Monthly revenue figures released Wednesday by the Pennsylvania Gaming Control Board showed that the state’s 11 casinos generated gross revenue of $210.6 million in August, an increase over $199.2 million in August 2011.
This year’s figures were boosted by play at Valley Forge Casino Resort, which opened in March and brought in nearly $4 million from slots last month. Gross revenue was up 3.7 percent when looking solely at casinos that were open in August 2011.
Six of the casinos showed August year-over-year gains, led by a 14.4 percent increase at Sands Casino Resort in Bethlehem, an 11.8 percent increase at Sugarhouse Casino in Philadelphia and a 13.3 percent increase at Mount Airy Casino Resort in northeastern Pennsylvania.

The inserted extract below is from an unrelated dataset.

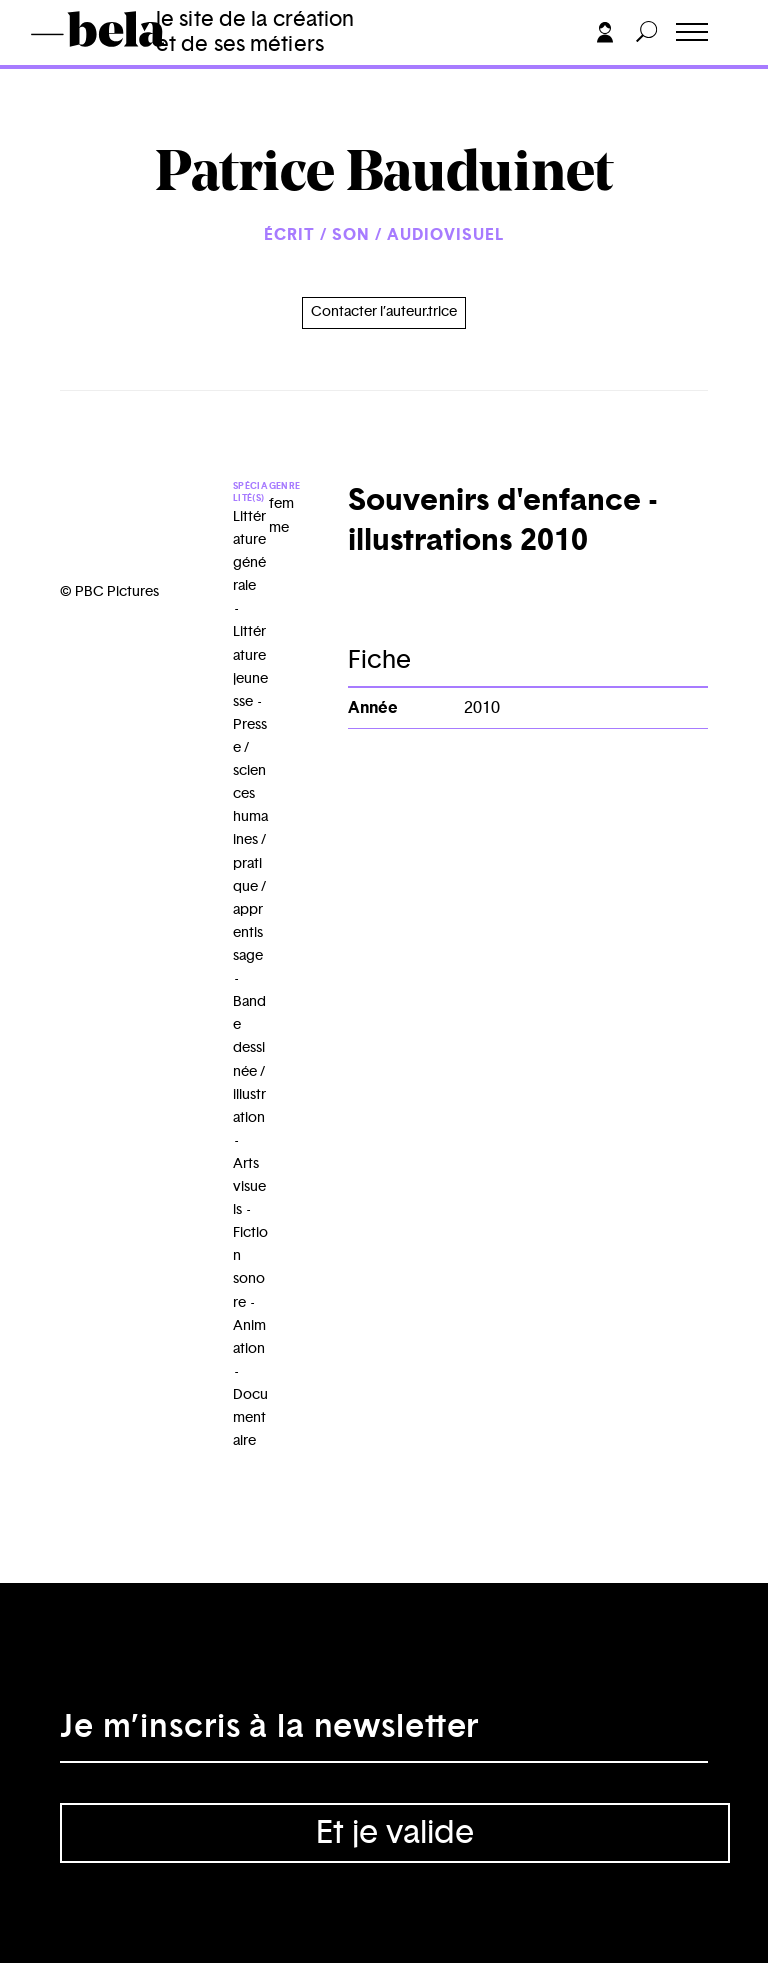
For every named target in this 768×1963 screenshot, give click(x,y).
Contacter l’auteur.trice (384, 312)
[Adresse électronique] (384, 1733)
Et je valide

Four casinos showed declines, with the biggest drop at Presque Isle Downs and Casino in Erie, near the Ohio border. That casino is facing new competition from Horseshoe Casino Cleveland, Ohio’s first, which opened in May. Last month, Presque Isle’s gross revenue from slots was down 9.2 percent, with $13.4 million in gross revenue compared to $14.7 million in August 2011.
Three other casinos saw less notable declines. In central Pennsylvania, the Meadows Racetrack and Casino was down just under 4 percent and Hollywood Casino at Penn National Racecourse was down less than 1 percent; in the northeastern part of the state, Mohegan Sun at Pocono Downs was down 3.2 percent.
Harrah’s Philadelphia Casino and Racetrack, in the struggling suburb of Chester, has been fighting for market share in the crowded Philadelphia market. Last month, it saw its gross slots revenues go up 5.9 percent from the same period the year before.
Pennsylvania taxes casino revenue and uses it to support the state budget, public schools, civic development projects, volunteer firefighting squads, local governments and the horse racing industry. The state legalized casino gambling in 2004 and saw its first casino open two years later.